AI adoption doubles in EU, but only few countries are driving the growth
Despite an overall increase in AI adoption, the EU-wide average remains low when compared globally, particularly against the United States and China. Denmark consistently emerged as the EU leader in enterprise AI uptake, with 2024 adoption rates reaching 27.6%, followed by Belgium, Sweden, and Finland. In contrast, Romania, Poland, and Bulgaria posted persistently low rates, all below 7%.

A new data-driven analysis has exposed growing disparities in artificial intelligence (AI) adoption across European Union member states, revealing a continent divided between digital frontrunners and lagging economies. Published in Economies under the title "Artificial Intelligence Adoption in the European Union: A Data-Driven Cluster Analysis (2021–2024)", the study provides the most comprehensive enterprise-level investigation to date into how AI technologies are spreading, which barriers persist, and how national strategies are shaping outcomes.
Drawing on Eurostat’s ICT usage surveys from 2021 to 2024, the research uses principal component analysis (PCA) and K-means clustering to quantify adoption typologies, identify technological specialization, and track divergence among EU states. While AI adoption by enterprises nearly doubled in this period, rising from 7% to 13%, progress remains uneven, with many countries struggling to keep pace amid skills shortages, rising costs, and regulatory uncertainty.
How has AI adoption progressed across the EU and which countries are leading?
Despite an overall increase in AI adoption, the EU-wide average remains low when compared globally, particularly against the United States and China. Denmark consistently emerged as the EU leader in enterprise AI uptake, with 2024 adoption rates reaching 27.6%, followed by Belgium, Sweden, and Finland. In contrast, Romania, Poland, and Bulgaria posted persistently low rates, all below 7%.

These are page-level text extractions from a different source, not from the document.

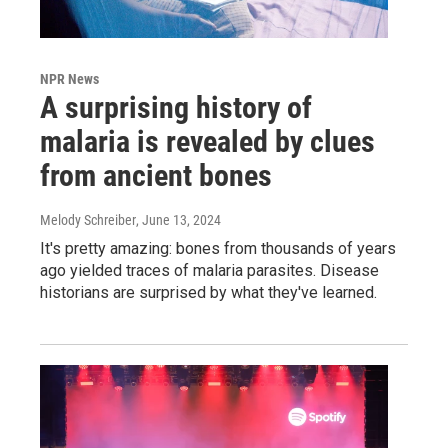
NPR News
A surprising history of
malaria is revealed by clues
from ancient bones
Melody Schreiber
, June 13, 2024
It's pretty amazing: bones from thousands of years
ago yielded traces of malaria parasites. Disease
historians are surprised by what they've learned.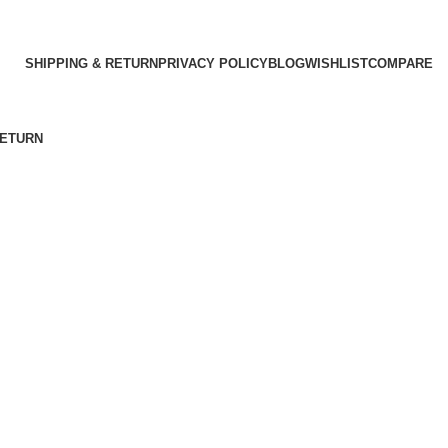
SHIPPING & RETURN
PRIVACY POLICY
BLOG
WISHLIST
COMPARE
RETURN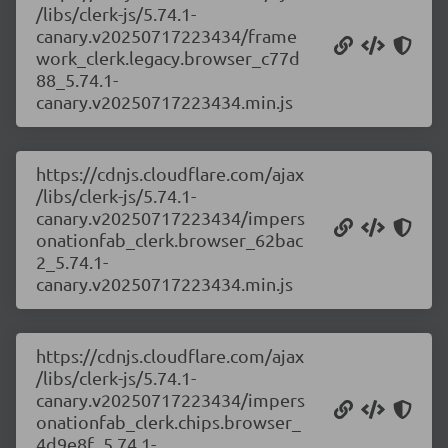
/libs/clerk-js/5.74.1-
canary.v20250717223434/frame
work_clerk.legacy.browser_c77d
88_5.74.1-
canary.v20250717223434.min.js
https://cdnjs.cloudflare.com/ajax
/libs/clerk-js/5.74.1-
canary.v20250717223434/impers
onationfab_clerk.browser_62bac
2_5.74.1-
canary.v20250717223434.min.js
https://cdnjs.cloudflare.com/ajax
/libs/clerk-js/5.74.1-
canary.v20250717223434/impers
onationfab_clerk.chips.browser_
4d9e8f_5.74.1-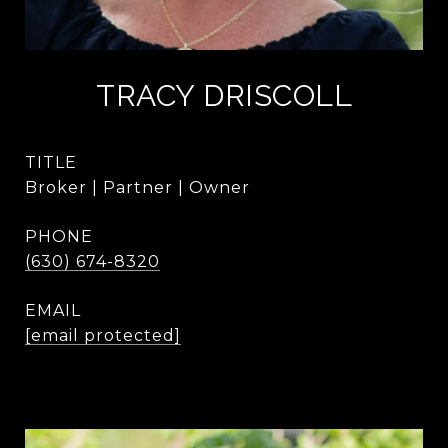
TRACY DRISCOLL
TITLE
Broker | Partner | Owner
PHONE
(630) 674-8320
EMAIL
[email protected]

Early in the observed period, enterprises gravitated towards process automation, machine learning, and text mining. However, the debut of generative models such as ChatGPT in 2022 triggered a surge in interest in natural language generation (NLG), which became the most adopted AI subtype by 2024. Other growing categories include speech recognition and workflow automation, particularly among digitally mature economies.

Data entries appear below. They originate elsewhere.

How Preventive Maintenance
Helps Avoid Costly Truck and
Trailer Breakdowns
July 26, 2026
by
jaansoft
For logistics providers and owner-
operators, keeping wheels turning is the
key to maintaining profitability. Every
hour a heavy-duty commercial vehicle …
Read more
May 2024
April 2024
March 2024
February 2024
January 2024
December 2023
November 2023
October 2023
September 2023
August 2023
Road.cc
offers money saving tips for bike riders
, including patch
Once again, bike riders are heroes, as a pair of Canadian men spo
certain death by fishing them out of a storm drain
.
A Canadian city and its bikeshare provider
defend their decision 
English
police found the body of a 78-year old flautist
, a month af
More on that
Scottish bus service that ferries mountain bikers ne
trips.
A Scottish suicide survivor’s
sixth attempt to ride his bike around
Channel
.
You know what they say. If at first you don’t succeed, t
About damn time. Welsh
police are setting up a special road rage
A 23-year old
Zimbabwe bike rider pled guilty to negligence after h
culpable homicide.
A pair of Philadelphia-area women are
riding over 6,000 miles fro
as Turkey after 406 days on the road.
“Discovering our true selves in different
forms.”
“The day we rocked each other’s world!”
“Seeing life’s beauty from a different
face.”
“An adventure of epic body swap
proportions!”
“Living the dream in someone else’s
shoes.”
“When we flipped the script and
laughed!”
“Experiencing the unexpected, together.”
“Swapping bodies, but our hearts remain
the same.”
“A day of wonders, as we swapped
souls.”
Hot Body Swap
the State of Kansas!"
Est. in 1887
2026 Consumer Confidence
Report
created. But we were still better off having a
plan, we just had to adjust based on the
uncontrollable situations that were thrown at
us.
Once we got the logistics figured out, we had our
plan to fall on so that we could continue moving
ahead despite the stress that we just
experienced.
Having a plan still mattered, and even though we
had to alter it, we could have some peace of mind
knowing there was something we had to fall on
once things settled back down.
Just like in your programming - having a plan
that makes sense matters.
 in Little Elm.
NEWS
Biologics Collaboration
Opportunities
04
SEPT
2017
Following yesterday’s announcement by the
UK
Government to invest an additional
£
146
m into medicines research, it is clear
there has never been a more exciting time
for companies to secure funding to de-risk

Cluster analysis over time revealed a narrowing divide in strategic AI priorities. By 2024, three dominant adoption clusters had emerged: countries with high, diversified AI use; those specialized in narrow applications such as image recognition; and those with systematically low adoption. Denmark, Belgium, and the Netherlands formed the core of the high-adoption cluster, while countries like Malta and Slovenia displayed strong specialization in limited AI domains.
What are the key barriers preventing broader AI integration?
The study highlights that adoption barriers have shifted over time but remain stubbornly entrenched. The most consistently cited hurdle across all years was a lack of relevant expertise, reported by 7.1% of enterprises in 2024. Cost-related challenges climbed sharply in significance, particularly among small and medium-sized enterprises. Other persistent obstacles included poor data quality, legal ambiguity, and concerns over privacy and data protection.
Regulatory clarity also plays a pivotal role. In the wake of the EU’s AI Act, enterprises continue to struggle with implementation uncertainty. While some countries, particularly those in the high-adoption cluster, have begun to develop internal capabilities, a majority still rely heavily on externally developed AI solutions. In 2024, 84% of AI-using enterprises depended on commercial or open-source tools, underscoring a deep dependency that may expose the region to external strategic vulnerabilities.
Bias management in AI tools remains inconsistent. Enterprises in Belgium, Denmark, and Malta showed greater attention to bias checking, especially for AI models modified internally or sourced from open platforms. However, many others reported lower vigilance, particularly where AI was deployed in ready-made commercial form.
How should EU policymakers respond to a fragmenting AI landscape?
The study concludes with a series of policy recommendations based on the identified clusters of AI adoption. For digital leaders like Denmark and Finland, the focus should now shift to enhancing R&D, supporting small business adoption, and refining ethical frameworks. Countries in this group are urged to create regulatory sandboxes and data-sharing platforms that reinforce trust and facilitate innovation.
Lagging countries such as Romania, Bulgaria, and Poland, on the other hand, require foundational investments in digital infrastructure, specialized workforce training, and access to AI development tools. Tailored national AI strategies with clearly defined goals and measurable milestones are essential. The authors stress the importance of using EU funding instruments to bridge the AI gap through incentives, pilot projects, and public sector deployments that demonstrate tangible benefits.
Meanwhile, niche-focused adopters like Malta and Slovenia are encouraged to leverage their specialization by creating centers of excellence in their dominant AI verticals. These countries should also broaden their application scope through targeted education, regulatory flexibility, and cross-border partnerships.
Importantly, the study warns against a one-size-fits-all policy model. The depth of divergence in adoption patterns, both in terms of technology and purpose, demands differentiated strategies. Uniform mandates risk exacerbating inequalities rather than reducing them.